Obschon die Denkmalpflege in die Planung involviert war, sind die Eingriffe bis heute umstritten. Rückgängig machen kann man sie kaum mehr: Zu hoch wären die Kosten, zu gross wäre der Raumverlust für die Schule. Ohnehin lohnt es sich, den bisher auf die Grossmeister Semper und Gull fokussierten Blick auf ihre Nachfolger Roth und Geisendorf auszuweiten. Dann erkennt man die Qualitäten ihres Werks.

Insbesondere Charles-Edouard Geisendorf, der in bis dahin nicht bebauten Bereichen wirkte, schuf mit den Hofeinbauten ein eigenständiges Werk mit sorgfältiger Detaillierung und Materialisierung. Das grossvolumige Mensa- und Mehrzweckgebäude hat Geisendorf gut in das Terrain eingepasst. Einzig die verschlungene Anbindung ans Hauptgebäude erinnert mitunter an Piranesis «Carceri».

Zwischen Nutzung und Denkmalpflege

Dennoch hinterlässt ein Rundgang durch das Hauptgebäude einen zwiespältigen Eindruck. Problematisch sind die Oberflächen, die Farben und das künstliche Licht. Punktuelle Anpassungen an veränderte Bedürfnisse, an den Zeitgeschmack oder neue Vorschriften liessen das Ganze in Fragmente zerfallen. Semper war der Umgang mit Farbe zentral. Umso seltsamer muten heute blendend weiss gestrichene Korridore an. Und während in den erdgeschossigen Seitenschiffen der Haupthalle Fluoreszenzröhren gleissendes Licht verbreiten, dämmert der hohe Raum im Zwielicht vor sich hin.
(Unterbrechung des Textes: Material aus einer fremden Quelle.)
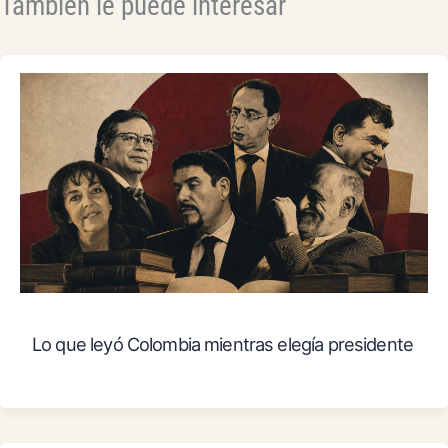
También le puede interesar
Lo que leyó Colombia mientras elegía presidente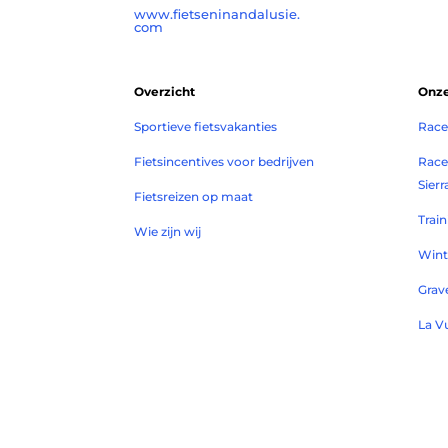
www.fietseninandalusie.
com
Overzicht
Onze
Sportieve fietsvakanties
Race
Fietsincentives voor bedrijven
Race
Sier
Fietsreizen op maat
Trai
Wie zijn wij
Wint
Grave
La V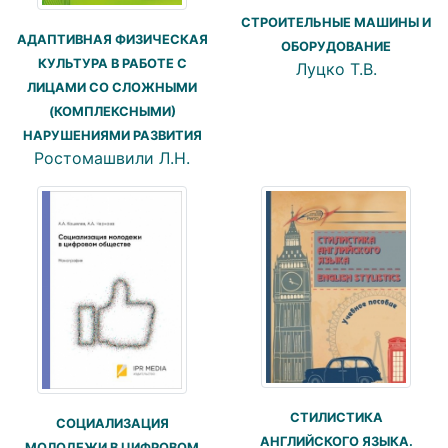
СТРОИТЕЛЬНЫЕ МАШИНЫ И
АДАПТИВНАЯ ФИЗИЧЕСКАЯ
ОБОРУДОВАНИЕ
КУЛЬТУРА В РАБОТЕ С
Луцко Т.В.
ЛИЦАМИ СО СЛОЖНЫМИ
(КОМПЛЕКСНЫМИ)
НАРУШЕНИЯМИ РАЗВИТИЯ
Ростомашвили Л.Н.
СТИЛИСТИКА
СОЦИАЛИЗАЦИЯ
АНГЛИЙСКОГО ЯЗЫКА.
МОЛОДЕЖИ В ЦИФРОВОМ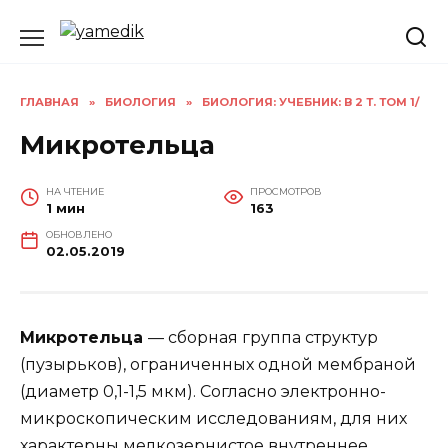
Перейти
к
содержанию
ГЛАВНАЯ
»
БИОЛОГИЯ
»
БИОЛОГИЯ: УЧЕБНИК: В 2 Т. ТОМ 1/
Микротельца
НА ЧТЕНИЕ
ПРОСМОТРОВ
1 мин
163
ОБНОВЛЕНО
02.05.2019
Микротельца
— сборная группа структур
(пузырьков), ограниченных одной мембраной
(диаметр 0,1-1,5 мкм). Согласно электронно-
микроскопическим исследованиям, для них
характерны мелкозернистое внутреннее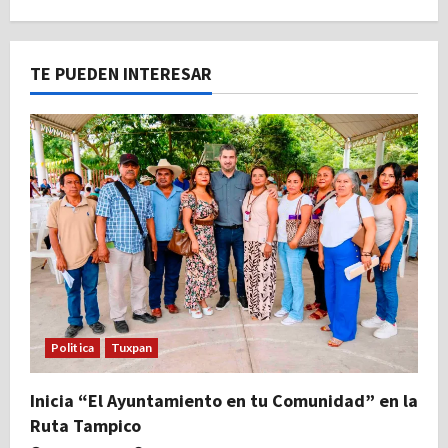
TE PUEDEN INTERESAR
Politica
Tuxpan
Inicia “El Ayuntamiento en tu Comunidad” en la
Ruta Tampico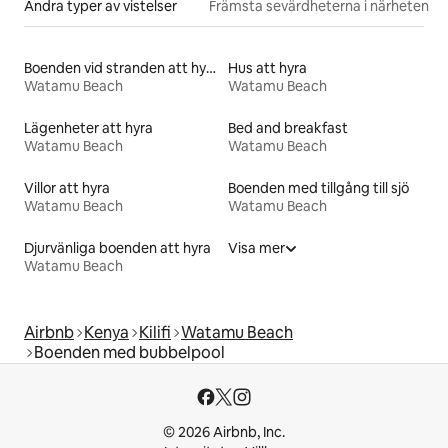
Andra typer av vistelser
Främsta sevärdheterna i närheten
Boenden vid stranden att hyra
Hus att hyra
Watamu Beach
Watamu Beach
Lägenheter att hyra
Bed and breakfast
Watamu Beach
Watamu Beach
Villor att hyra
Boenden med tillgång till sjö
Watamu Beach
Watamu Beach
Djurvänliga boenden att hyra
Visa mer
Watamu Beach
Airbnb
Kenya
Kilifi
Watamu Beach
Boenden med bubbelpool
© 2026 Airbnb, Inc.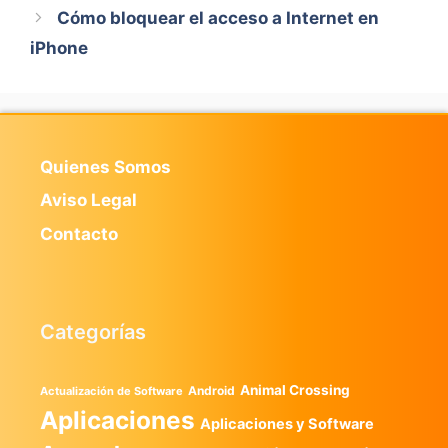
Cómo bloquear el acceso a Internet en
iPhone
Quienes Somos
Aviso Legal
Contacto
Categorías
Animal Crossing
Android
Actualización de Software
Aplicaciones
Aplicaciones y Software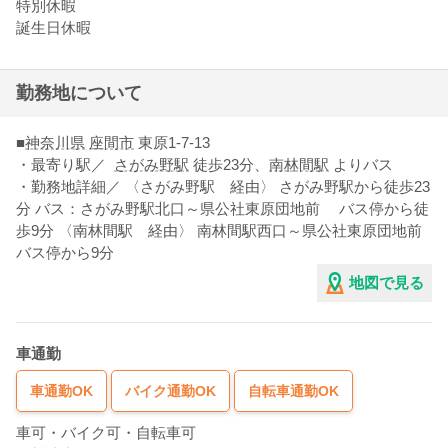
特別休暇
誕生日休暇
勤務地について
■
神奈川県
座間市
東原1-7-13
・最寄り駅／
さがみ野駅
徒歩23分
、
南林間駅
よりバス
・勤務地詳細／ 〈さがみ野駅 経由〉 さがみ野駅から徒歩23
分 バス：さがみ野駅北口～県公社東原団地前 バス停から徒
歩9分 〈南林間駅 経由〉 南林間駅西口～県公社東原団地前
バス停から9分
地図で見る
車通勤
車通勤OK
バイク通勤OK
自転車通勤OK
車可・バイク可・自転車可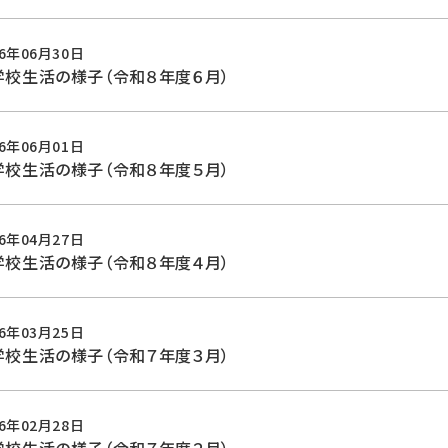
26年06月30日
学校生活の様子（令和８年度６月）
26年06月01日
学校生活の様子（令和８年度５月）
26年04月27日
学校生活の様子（令和８年度４月）
26年03月25日
学校生活の様子（令和７年度３月）
26年02月28日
Die ETH ist sich der Problematik bewusst. Mehrmals wurden Leitbilder erarbeitet und Gestaltungsgrundsätze festgeschrieben. Die meisten Vorhaben blieben Fragment, grosse Pläne scheiterten an den knapper werdenden Mitteln. Nun hat die Schulleitung für die Zukunft des Hauptgebäudes Handlungsfelder formuliert und priorisiert. Einige Bereiche des Gull-Baus atmen bereits eine neue Atmosphäre, und demnächst wird nach sorgsamer denkmalpflegerischer Sanierung die Semper-Aula eingeweiht.

Für künftige Sanierungsschritte erarbeitet Ruggero Tropeano, ein erfahrener Architekt im Umgang mit historischen Bauten, zurzeit ein «Analyse- und Zielstellungsbuch». Für die Schule ist das Hauptgebäude nach wie vor das intensiv genutzte Herz. Diese Rolle soll es weiterhin spielen. Doch nicht nur nutzungsmässig, sondern auch baulich ist das «HG» das Symbol für eine Schule, deren Renommee weit über ihr Land hinausstrahlt: Es ist das Bundeshaus der Bildung.